Um grupo de moças, com a curiosidade inerente às mulheres, parou e cochichou, perguntando-se o que o homem olhava. Como as respostas foram vazias, passaram a procurar no céu o que atraia sua atenção.
Uma turma de rapazes que esperava a próxima aula, sentados nos corredores entre as salas, viram o amontoado de garotas e chegaram mais perto para ver se elas usavam ou não sutiã. Notaram que todas olhavam para o céu, deviam estar vendo alguma coisa interessante.
-Ah.- Falou o homem que olhava o céu.
-Aaah.- Repetiram alguns que ali estavam, para dar a impressão de que também viram.
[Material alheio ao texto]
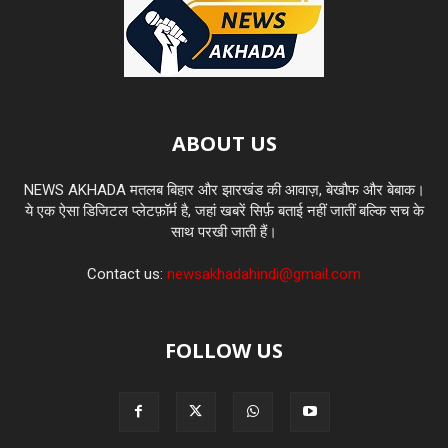
ABOUT US
NEWS AKHADA मतलब बिहार और झारखंड की आवाज़, बेखौफ और बेबाक।
ये एक ऐसा डिजिटल प्लेटफ़ॉर्म है, जहां खबरें सिर्फ़ बताई नहीं जातीं बल्कि सच के
साथ परखी जाती हैं।
Contact us:
newsakhadahindi@gmail.com
FOLLOW US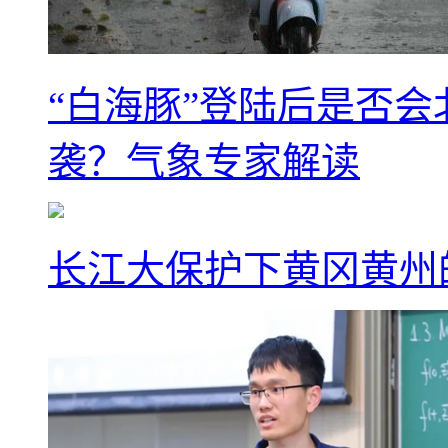
“白海豚”登陆后是否会
袭？气象专家解读
长江大保护下黄冈黄州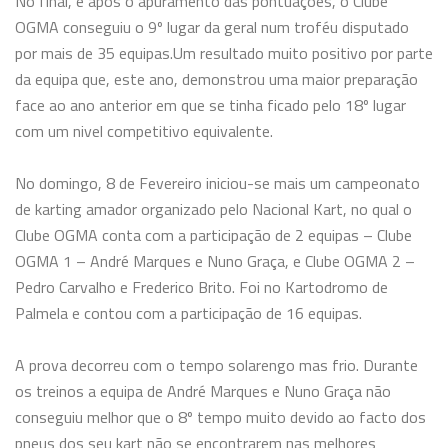
No final, e após o apuramento das pontuações, o Clube
OGMA conseguiu o 9º lugar da geral num troféu disputado
por mais de 35 equipas.
Um resultado muito positivo por parte
da equipa que, este ano, demonstrou uma maior preparação
face ao ano anterior em que se tinha ficado pelo 18º lugar
com um nivel competitivo equivalente.
No domingo, 8 de Fevereiro iniciou-se mais um campeonato
de karting amador organizado pelo Nacional
Kart, no qual o
Clube OGMA conta com a participação de 2 equipas – Clube
OGMA 1 – André Marques e Nuno Graça, e Clube OGMA 2 –
Pedro Carvalho e Frederico Brito. Foi no Kartodromo
de
Palmela e contou com a participação de 16 equipas.
A prova decorreu com o tempo solarengo mas frio. Durante
os treinos a equipa de André Marques e Nuno Graça não
conseguiu melhor que o 8º tempo muito devido ao facto dos
pneus dos seu kart não se encontrarem nas melhores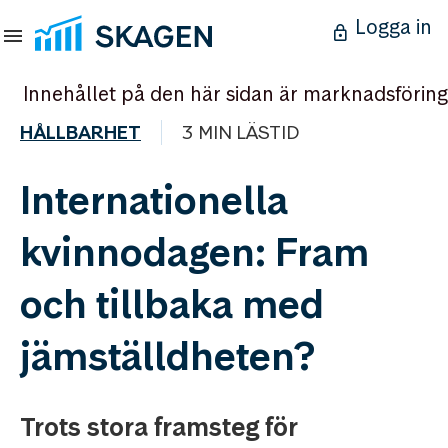
Logga in
Innehållet på den här sidan är marknadsföring
HÅLLBARHET
3 MIN LÄSTID
Internationella
kvinnodagen: Fram
och tillbaka med
jämställdheten?
Trots stora framsteg för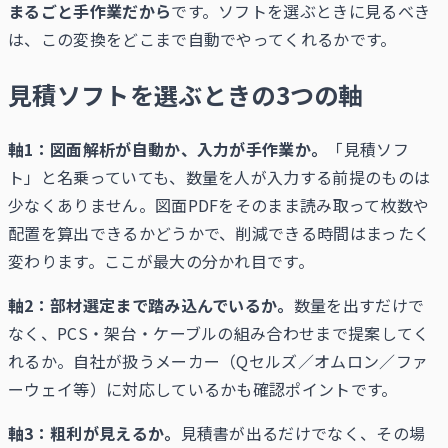
まるごと手作業だから
です。ソフトを選ぶときに見るべき
は、この変換をどこまで自動でやってくれるかです。
見積ソフトを選ぶときの3つの軸
軸1：図面解析が自動か、入力が手作業か。
「見積ソフ
ト」と名乗っていても、数量を人が入力する前提のものは
少なくありません。図面PDFをそのまま読み取って枚数や
配置を算出できるかどうかで、削減できる時間はまったく
変わります。ここが最大の分かれ目です。
軸2：部材選定まで踏み込んでいるか。
数量を出すだけで
なく、PCS・架台・ケーブルの組み合わせまで提案してく
れるか。自社が扱うメーカー（Qセルズ／オムロン／ファ
ーウェイ等）に対応しているかも確認ポイントです。
軸3：粗利が見えるか。
見積書が出るだけでなく、その場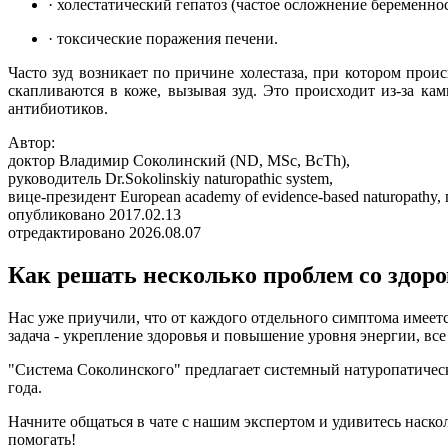
·
холестатический гепатоз (частое осложнение беременнос
·
токсические поражения печени.
Часто зуд возникает по причине холестаза, при котором про
скапливаются в коже, вызывая зуд. Это происходит из-за к
антибиотиков.
Автор:
доктор Владимир Соколинский (ND, MSc, BcTh),
руководитель Dr.Sokolinskiy naturopathic system,
вице-президент European academy of evidence-based naturopath
опубликовано 2017.02.13
отредактировано 2026.08.07
Как решать несколько проблем со здоро
Нас уже приучили, что от каждого отдельного симптома имеетс
задача - укрепление здоровья и повышение уровня энергии, вс
"Система Соколинского" предлагает системный натуропатичес
года.
Начните общаться в чате с нашим экспертом и удивитесь наск
помогать!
Professores que andavam pelo local pararam e começaram a pesquisar o céu. Faxineiras, maravilhadas, estavam adorando participar daquele movimento estudantil. Funcionários da Universidade também estavam ali, com o intuito de descobrir se aquela agitação lhes traria algum indesejado serviço extra. Vendedores de balas, aproveitando a concentração, encostaram com seus carrinhos. E estudantes, muitos, pararam, viram o pessoal e olharam para o céu.
-Ah.- Anunciou o homem que olhava o céu.
-Aah.- Assustaram-se uns.
-Aah.- Disseram outros.
-Aah.- Contemplaram alguns.
-Aah.- Entenderam algoutros.
-Aah.- Repetiu o resto.
Uma verdadeira multidão agora estava em torno do homem que olhava o céu. Alguns perguntavam o que eles estavam vendo.
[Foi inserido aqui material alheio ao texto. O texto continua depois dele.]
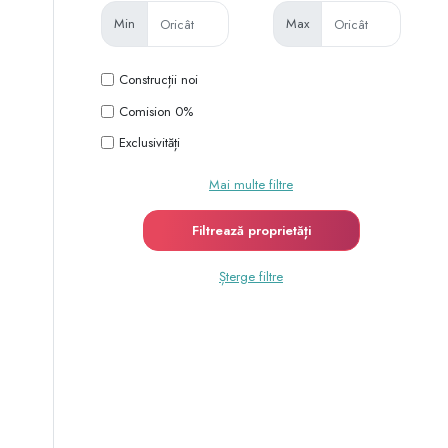
Min
Max
Construcții noi
Comision 0%
Exclusivități
Mai multe filtre
Șterge filtre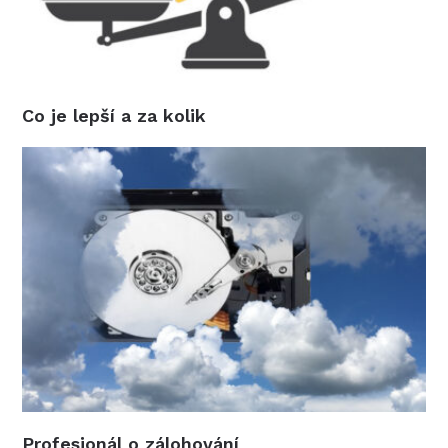
Co je lepší a za kolik
Profesionál o zálohování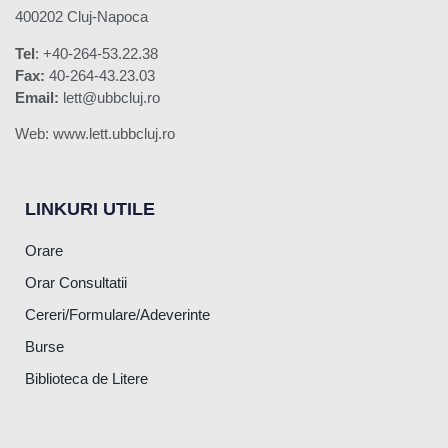
400202 Cluj-Napoca
Tel
: +40-264-53.22.38
Fax:
40-264-43.23.03
Email:
lett@ubbcluj.ro
Web: www.lett.ubbcluj.ro
LINKURI UTILE
Orare
Orar Consultatii
Cereri/Formulare/Adeverinte
Burse
Biblioteca de Litere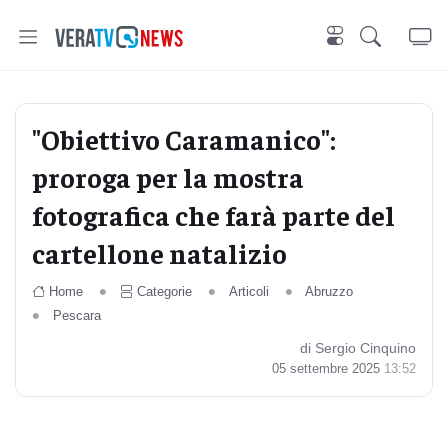
"Obiettivo Caramanico":
proroga per la mostra
fotografica che farà parte del
cartellone natalizio
Home
Categorie
Articoli
Abruzzo
Pescara
di Sergio Cinquino
05 settembre 2025
13:52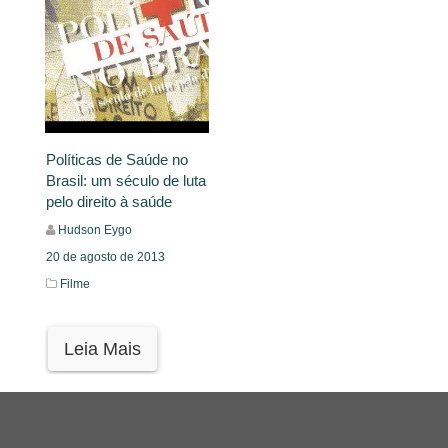
Políticas de Saúde no
Brasil: um século de luta
pelo direito à saúde
Hudson Eygo
20 de agosto de 2013
Filme
Leia Mais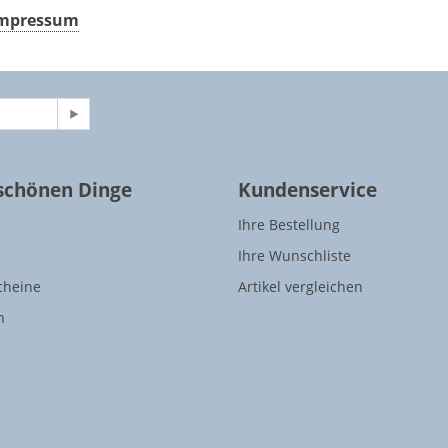
 Impressum
 schönen Dinge
Kundenservice
Ihre Bestellung
Ihre Wunschliste
cheine
Artikel vergleichen
n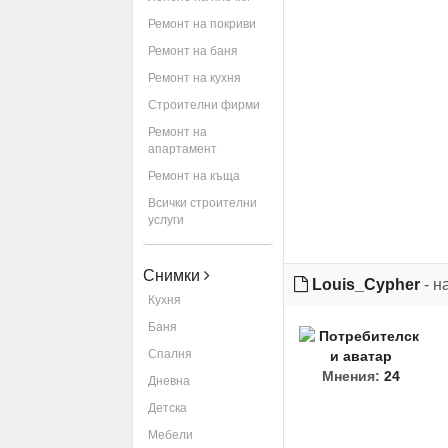
Ремонт на покриви
Ремонт на баня
Ремонт на кухня
Строителни фирми
Ремонт на
апартамент
Ремонт на къща
Всички строителни
услуги
Снимки
Louis_Cypher
- н
Кухня
Баня
Спалня
Мнения:
24
Дневна
Детска
Мебели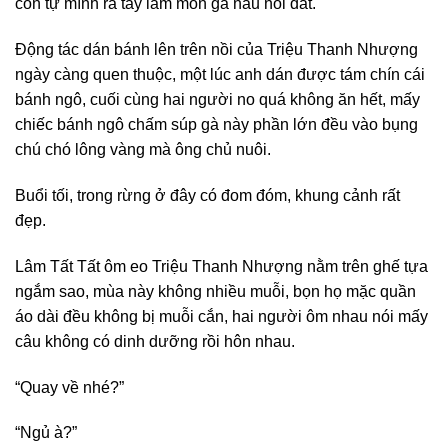
còn tự mình ra tay làm món gà nấu nồi đất.
Động tác dán bánh lên trên nồi của Triệu Thanh Nhượng
ngày càng quen thuộc, một lúc anh dán được tám chín cái
bánh ngô, cuối cùng hai người no quá không ăn hết, mấy
chiếc bánh ngô chấm súp gà này phần lớn đều vào bụng
chú chó lông vàng mà ông chủ nuôi.
Buổi tối, trong rừng ở đây có đom đóm, khung cảnh rất
đẹp.
Lâm Tất Tất ôm eo Triệu Thanh Nhượng nằm trên ghế tựa
ngắm sao, mùa này không nhiều muỗi, bọn họ mặc quần
áo dài đều không bị muỗi cắn, hai người ôm nhau nói mấy
câu không có dinh dưỡng rồi hôn nhau.
“Quay về nhé?”
“Ngủ à?”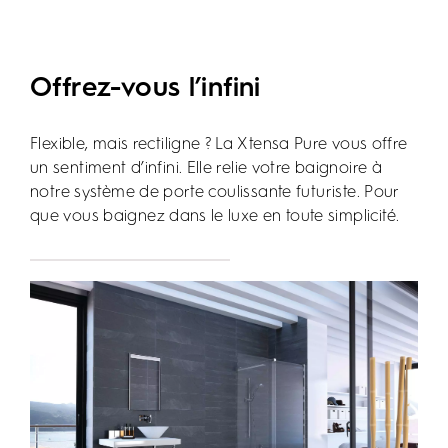
Offrez-vous l’infini
Flexible, mais rectiligne ? La Xtensa Pure vous offre
un sentiment d’infini. Elle relie votre baignoire à
notre système de porte coulissante futuriste. Pour
que vous baignez dans le luxe en toute simplicité.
-Ali.- Respondiam-se sussurrando. -Lá em cima, não tá vendo?
-Ha hã.- Claro que estava, não admitiria que era o único a não ver.
Católicos, protestantes, crentes, macumbeiros, teosóficos, numerologistas, tarólogos, brancos, pretos, amarelos, vermelhos, verdes (havia uma gestante quase parindo e ela estava verde de enjôo), operários, empresários, gerentes, vendedores, advogados, médicos, engenheiros, vagabundos, cabeludos, carecas, gays, heteros, bis, dois olhos, quatro olhos, petistas, peemedebistas, pedeessistas, doentes, saudáveis, atletas, ociosos, inteligentes, burros, bonitos, feios, virgens, tarados, aidéticos, fumantes, não-fumantes, drogados, prostitutas, clientes, vicentinos, assistentes sociais, roqueiros, jazzeiros. Muitas, muitas pessoas estavam ali. De todos os tipos. Todos cercavam o homem que olhava o céu.
-Ah.- Disse ele.
-Aaah.- Responderam todos, espantados.
-Nhé.- Respondeu o bebê, que nasceu ali mesmo.
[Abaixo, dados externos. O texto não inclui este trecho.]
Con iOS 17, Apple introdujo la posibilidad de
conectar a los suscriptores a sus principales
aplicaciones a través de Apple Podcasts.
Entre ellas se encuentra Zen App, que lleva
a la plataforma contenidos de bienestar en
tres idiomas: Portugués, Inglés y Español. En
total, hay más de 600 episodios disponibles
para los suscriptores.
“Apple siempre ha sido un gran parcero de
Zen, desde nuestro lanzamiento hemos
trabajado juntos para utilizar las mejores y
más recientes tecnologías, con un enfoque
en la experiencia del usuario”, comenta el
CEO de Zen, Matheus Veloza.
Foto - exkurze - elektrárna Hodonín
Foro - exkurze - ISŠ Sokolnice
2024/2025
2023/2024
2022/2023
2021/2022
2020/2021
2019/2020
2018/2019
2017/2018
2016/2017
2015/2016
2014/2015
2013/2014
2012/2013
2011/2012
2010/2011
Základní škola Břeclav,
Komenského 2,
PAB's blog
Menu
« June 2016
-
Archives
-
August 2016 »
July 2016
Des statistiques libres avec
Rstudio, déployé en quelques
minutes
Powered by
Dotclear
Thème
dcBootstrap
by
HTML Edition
-Ah.- Repetiu o homem que olhava o céu.
-Aaaah.- Responderam todos, em coro.
A multidão estava unida pela curiosidade e pelo respeito ao evento que estava prestes a se desencadear. Todos tinham um só pensamento e uma só voz.
-Ah.- Novamente o homem que olhava o céu.
-Aaaaah.- A multidão.
Todos ficaram nervosos.
-Ah.- Mais uma vez o homem que olhava o céu.
-Aaaaaah.- A multidão, mais alto.
A coisa estava acontecendo.
-Ah.- O homem.
-Aaaaaaah.- A multidão.
Subitamente:
-Athin.- O homem que olhava o céu agora olhava para baixo, depois de ter espirrado em todos na sua frente.